* **Problem statement**
The expected output is a copy of every line in the records with the string "highlight".

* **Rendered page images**
______________________________
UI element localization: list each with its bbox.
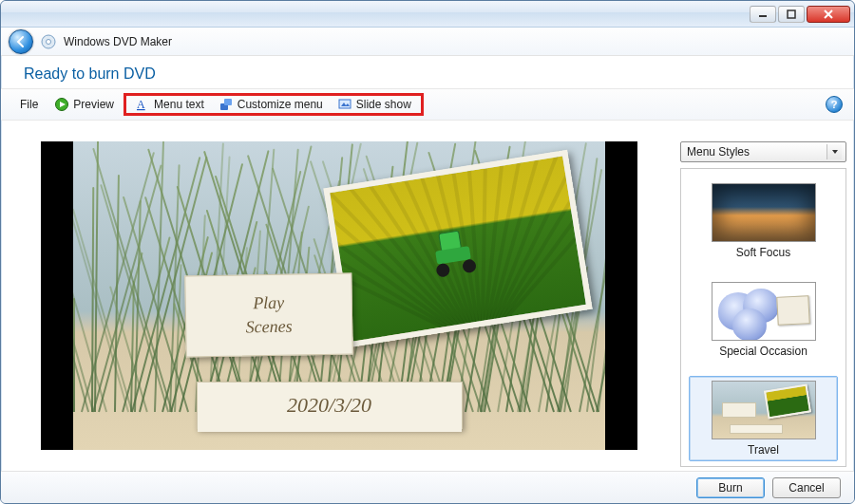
main-area: Play Scenes 2020/3/20 Menu Styles xyxy=(9,141,846,467)
burn-button[interactable]: Burn xyxy=(696,477,765,498)
style-thumb-special-occasion xyxy=(712,282,816,341)
menu-text-button[interactable]: A Menu text xyxy=(128,96,212,113)
menu-text-label: Menu text xyxy=(154,98,204,111)
slide-show-button[interactable]: Slide show xyxy=(331,96,419,113)
style-item-soft-focus[interactable]: Soft Focus xyxy=(689,178,838,264)
app-title: Windows DVD Maker xyxy=(64,35,172,48)
svg-rect-1 xyxy=(788,10,795,18)
customize-icon xyxy=(219,98,233,111)
menu-date-card: 2020/3/20 xyxy=(197,382,463,429)
help-button[interactable]: ? xyxy=(826,96,843,113)
style-label-soft-focus: Soft Focus xyxy=(694,246,833,259)
maximize-button[interactable] xyxy=(778,6,805,23)
toolbar: File Preview A Menu text Customize menu xyxy=(1,88,854,121)
app-window: Windows DVD Maker Ready to burn DVD File… xyxy=(0,0,855,504)
back-arrow-icon xyxy=(14,35,28,48)
style-item-special-occasion[interactable]: Special Occasion xyxy=(689,277,838,363)
style-label-travel: Travel xyxy=(694,443,833,457)
styles-list[interactable]: Soft Focus Special Occasion Travel xyxy=(680,168,846,467)
footer: Burn Cancel xyxy=(1,471,854,503)
svg-point-3 xyxy=(47,39,51,44)
minimize-icon xyxy=(758,9,768,19)
customize-menu-button[interactable]: Customize menu xyxy=(212,96,331,113)
styles-sidebar: Menu Styles Soft Focus Special Occasion xyxy=(680,141,846,467)
dvd-menu-preview: Play Scenes 2020/3/20 xyxy=(73,141,605,450)
preview-stage-wrap: Play Scenes 2020/3/20 xyxy=(9,141,669,467)
menu-items-card: Play Scenes xyxy=(184,272,352,357)
style-thumb-soft-focus xyxy=(712,183,816,242)
preview-button[interactable]: Preview xyxy=(48,96,122,113)
style-item-travel[interactable]: Travel xyxy=(689,376,838,461)
chevron-down-icon xyxy=(826,144,842,159)
menu-date-text: 2020/3/20 xyxy=(287,393,371,418)
slideshow-icon xyxy=(338,98,352,111)
menu-item-play[interactable]: Play xyxy=(253,293,284,314)
menu-item-scenes[interactable]: Scenes xyxy=(245,317,292,338)
preview-stage: Play Scenes 2020/3/20 xyxy=(41,141,637,450)
help-icon: ? xyxy=(831,99,838,110)
minimize-button[interactable] xyxy=(750,6,776,23)
back-button[interactable] xyxy=(9,29,33,54)
preview-label: Preview xyxy=(73,98,114,111)
customize-menu-label: Customize menu xyxy=(238,98,323,111)
nav-row: Windows DVD Maker xyxy=(1,28,854,56)
close-icon xyxy=(823,9,834,19)
play-icon xyxy=(55,98,68,111)
style-label-special-occasion: Special Occasion xyxy=(694,345,833,358)
annotation-highlight: A Menu text Customize menu Slide show xyxy=(124,93,424,116)
menu-styles-dropdown[interactable]: Menu Styles xyxy=(680,141,846,162)
file-label: File xyxy=(20,98,38,111)
page-headline: Ready to burn DVD xyxy=(1,56,854,88)
style-thumb-travel xyxy=(712,381,816,439)
tractor-graphic xyxy=(428,228,479,278)
slide-show-label: Slide show xyxy=(356,98,411,111)
svg-rect-7 xyxy=(224,99,232,105)
svg-text:A: A xyxy=(137,98,145,111)
maximize-icon xyxy=(787,9,796,19)
cancel-button[interactable]: Cancel xyxy=(772,477,841,498)
menu-styles-label: Menu Styles xyxy=(687,145,750,159)
file-menu[interactable]: File xyxy=(12,96,46,113)
close-button[interactable] xyxy=(807,6,850,23)
title-bar xyxy=(1,1,854,28)
app-icon xyxy=(41,34,56,49)
text-icon: A xyxy=(136,98,149,111)
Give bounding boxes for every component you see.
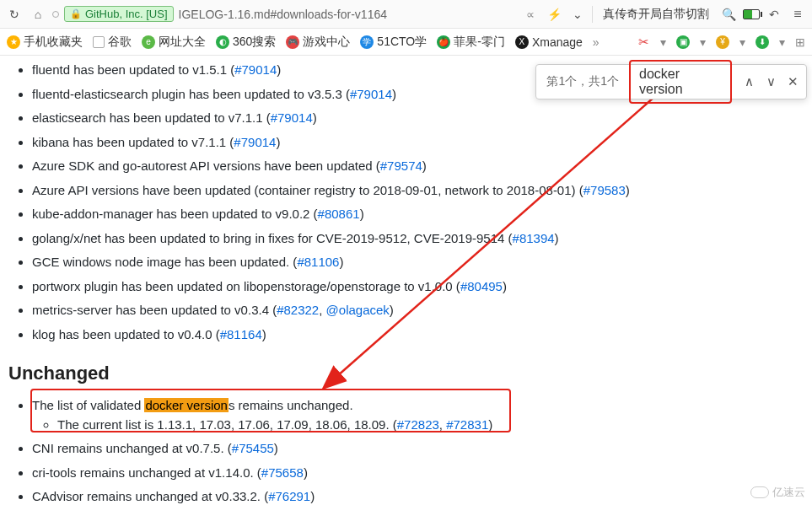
issue-link[interactable]: #79014 (234, 62, 277, 77)
reload-icon[interactable]: ↻ (5, 5, 24, 24)
status-dot-icon (52, 11, 59, 18)
grid-icon[interactable]: ⊞ (795, 35, 805, 49)
download-icon[interactable]: ⬇ (756, 35, 769, 49)
list-item: GCE windows node image has been updated.… (32, 253, 805, 272)
issue-link[interactable]: #81106 (297, 255, 339, 269)
issue-link[interactable]: #80495 (460, 279, 503, 293)
list-item: CNI remains unchanged at v0.7.5. (#75455… (32, 439, 805, 459)
share-icon[interactable]: ∝ (521, 5, 540, 24)
issue-link[interactable]: #79014 (350, 87, 392, 101)
list-item: Azure SDK and go-autorest API versions h… (32, 157, 805, 176)
list-item: golang/x/net has been updated to bring i… (32, 229, 805, 249)
scissors-icon[interactable]: ✂ (637, 35, 650, 49)
url-suffix: IGELOG-1.16.md#downloads-for-v1164 (179, 8, 387, 21)
battery-icon (743, 9, 760, 19)
find-in-page-bar: 第1个，共1个 docker version ∧ ∨ ✕ (535, 64, 807, 99)
cloud-icon (750, 486, 769, 498)
find-prev-button[interactable]: ∧ (739, 72, 759, 92)
find-count: 第1个，共1个 (536, 74, 629, 89)
bookmark-item[interactable]: 🍎菲果-零门 (437, 35, 505, 50)
doc-icon (93, 36, 105, 48)
issue-link[interactable]: #79583 (583, 183, 626, 197)
search-icon[interactable]: 🔍 (719, 5, 738, 24)
issue-link[interactable]: #80861 (318, 207, 360, 221)
list-item: cri-tools remains unchanged at v1.14.0. … (32, 464, 805, 483)
issue-link[interactable]: #79014 (271, 110, 313, 125)
bookmark-item[interactable]: ◐360搜索 (216, 35, 276, 50)
list-item: The current list is 1.13.1, 17.03, 17.06… (57, 416, 805, 435)
list-item: kube-addon-manager has been updated to v… (32, 205, 805, 224)
find-input[interactable]: docker version (629, 60, 732, 104)
issue-link[interactable]: #81394 (513, 231, 555, 245)
chevron-down-icon[interactable]: ⌄ (568, 5, 587, 24)
issue-link[interactable]: #72823 (397, 417, 439, 432)
home-icon[interactable]: ⌂ (29, 5, 47, 24)
list-item: kibana has been updated to v7.1.1 (#7901… (32, 133, 805, 153)
undo-icon[interactable]: ↶ (765, 5, 783, 24)
overflow-icon[interactable]: » (593, 35, 600, 49)
section-heading: Unchanged (8, 363, 805, 384)
bookmark-item[interactable]: e网址大全 (142, 35, 206, 50)
issue-link[interactable]: #82322 (277, 303, 319, 317)
list-item: The list of validated docker versions re… (32, 396, 805, 434)
issue-link[interactable]: #79574 (380, 158, 422, 173)
document-content: fluentd has been updated to v1.5.1 (#790… (0, 61, 812, 505)
bookmark-item[interactable]: 谷歌 (93, 35, 132, 50)
tab-title[interactable]: 真传奇开局自带切割 (598, 7, 714, 22)
issue-link[interactable]: #72831 (446, 417, 488, 432)
list-item: portworx plugin has been updated on libo… (32, 277, 805, 297)
list-item: Azure API versions have been updated (co… (32, 181, 805, 201)
find-next-button[interactable]: ∨ (761, 72, 781, 92)
list-item: elasticsearch has been updated to v7.1.1… (32, 109, 805, 128)
search-highlight: docker version (144, 398, 229, 412)
bookmarks-bar: ★手机收藏夹 谷歌 e网址大全 ◐360搜索 🎮游戏中心 学51CTO学 🍎菲果… (0, 29, 812, 56)
bookmark-item[interactable]: 🎮游戏中心 (286, 35, 350, 50)
bookmark-item[interactable]: 学51CTO学 (360, 35, 427, 50)
menu-icon[interactable]: ≡ (788, 5, 807, 24)
site-identity: GitHub, Inc. [US] (64, 6, 174, 22)
bolt-icon[interactable]: ⚡ (545, 5, 563, 24)
issue-link[interactable]: #79014 (234, 135, 276, 149)
find-close-button[interactable]: ✕ (782, 72, 803, 92)
list-item: metrics-server has been updated to v0.3.… (32, 301, 805, 320)
list-item: klog has been updated to v0.4.0 (#81164) (32, 325, 805, 345)
money-icon[interactable]: ¥ (716, 35, 729, 49)
list-item: CAdvisor remains unchanged at v0.33.2. (… (32, 487, 805, 505)
issue-link[interactable]: #75658 (261, 465, 304, 480)
address-bar[interactable]: GitHub, Inc. [US] IGELOG-1.16.md#downloa… (52, 6, 516, 22)
issue-link[interactable]: #75455 (232, 441, 274, 455)
bookmark-item[interactable]: ★手机收藏夹 (7, 35, 83, 50)
issue-link[interactable]: #81164 (220, 327, 262, 341)
browser-toolbar: ↻ ⌂ GitHub, Inc. [US] IGELOG-1.16.md#dow… (0, 0, 812, 29)
watermark: 亿速云 (750, 485, 805, 500)
cube-icon[interactable]: ▣ (676, 35, 690, 49)
issue-link[interactable]: #76291 (268, 489, 310, 503)
bookmark-item[interactable]: XXmanage (515, 35, 583, 49)
user-link[interactable]: @olagacek (326, 303, 390, 317)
______________________________
* **Exercise result**
annotation-highlight: A Menu text Customize menu Slide show xyxy=(124,93,424,116)
search-highlight: docker version (144, 398, 229, 412)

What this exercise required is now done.